Journal/Book Title/Conference

American Educational Reserach Association

Publication Date

4-2011

Abstract

In education, the scalable deployment of media-rich online resources supports peer production in ways that promise to radically transform teaching and learning (CRA, 2005; Pea et al., 2008). Online educational repositories such as the Digital Library for Earth Systems Education (DLESE.org) and the National Science Digital Library (NSDL.org) collect and curate online learning resources created for a wide range of educational audiences and subject areas (McArthur & Zia, 2008). Through a simple, web-based authoring tool, called the Instructional Architect (IA.usu.edu) teachers locate and share educational resources and activities in an IA project. These IA projects can then be viewed, copied, and adapted by other IA users, in ways that support innovative teacher peer production. A vexing problem for such initiatives remains the elusive notion of quality. In peer production environments, how does one identify quality online content? Moreover, how does one do so in sustainable, cost-effective, and scalable ways?
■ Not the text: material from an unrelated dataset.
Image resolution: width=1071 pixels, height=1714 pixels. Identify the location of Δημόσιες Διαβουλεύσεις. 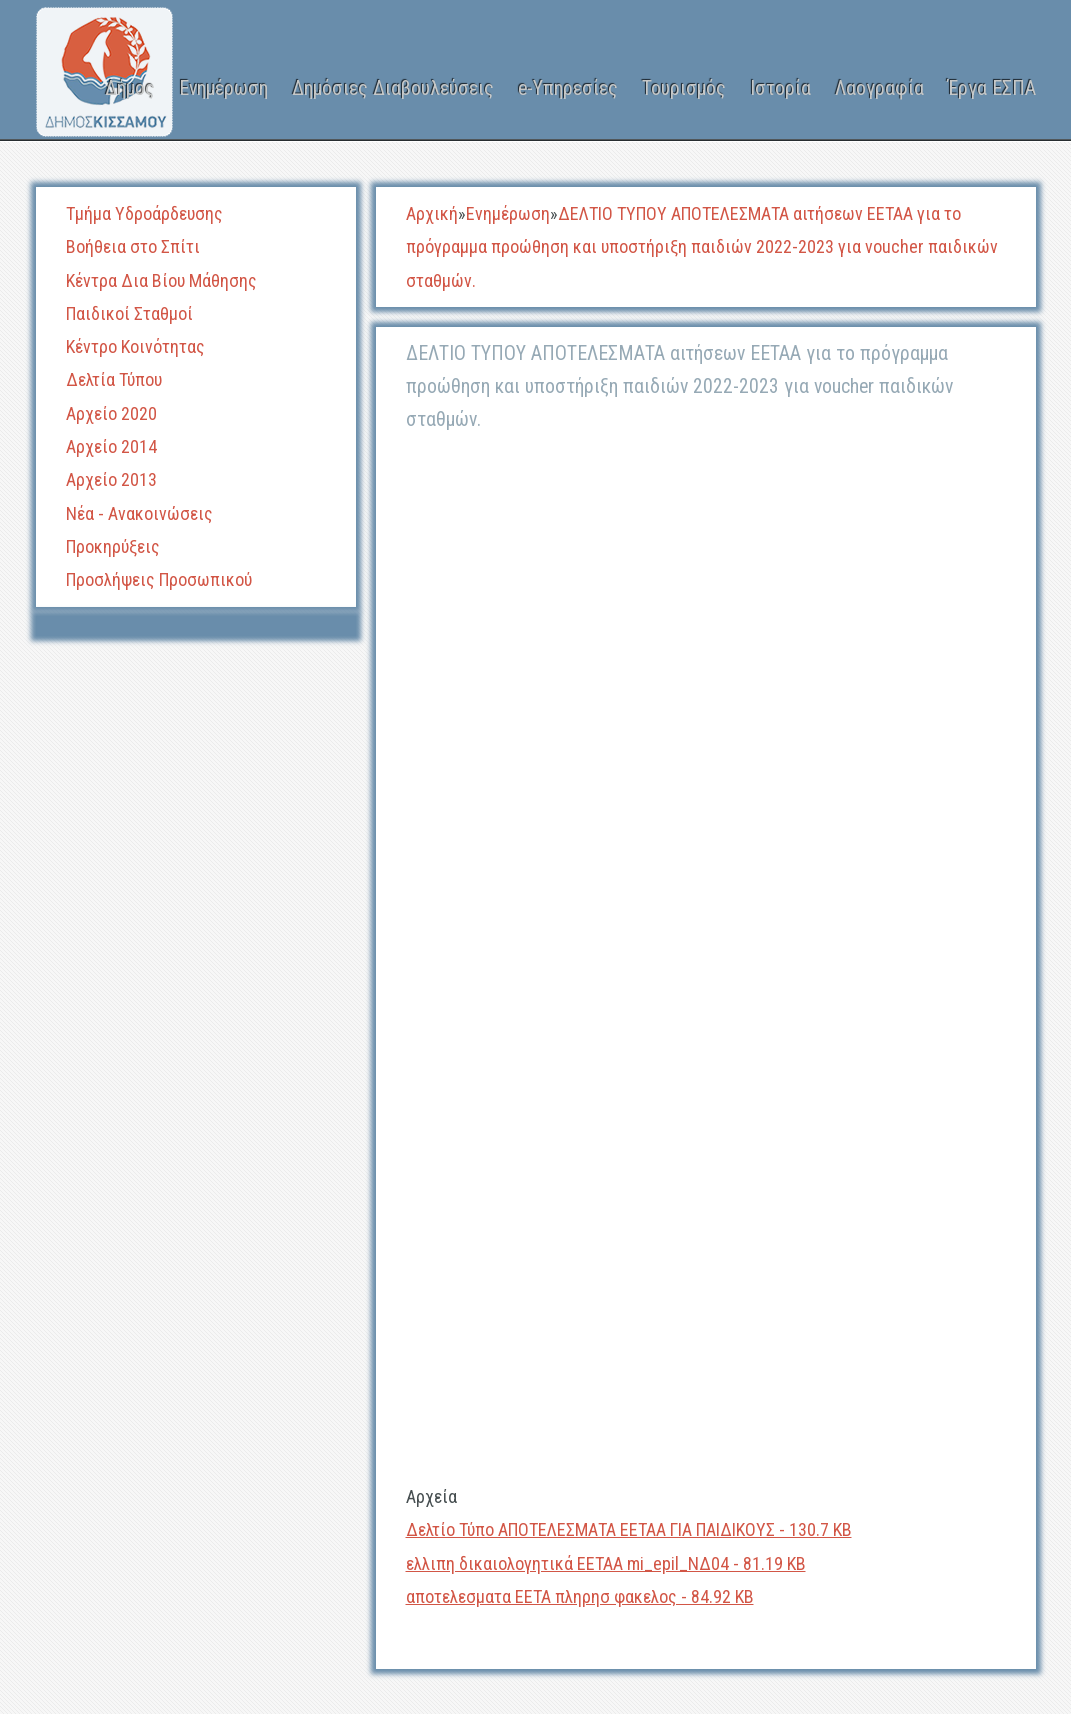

Previous work (Bethard, et al, 2009) presented an innovative approach for using machine learning models to automatically assess the quality and pedagogic utility of educational digital library resources. They demonstrated the feasibility and accuracy of automatic quality assessments for a single STEM domain and audience-level: high school Earth science. This work reports recent efforts to extend these models to support a broader range of STEM topics and grade levels, specifically applied to IA projects and compared model outputs to quality assessments made by K-12 teachers. Since the nature of the resources being compared in the IA (peer) versus DLESE (expert) are different, results of this study provide insights on the generalizability of this machine learning approach and its potential for facilitating teacher peer production.

Comments

Paper presented at the American Educational Research Association annual meeting in April 2011, New Orleans, LA.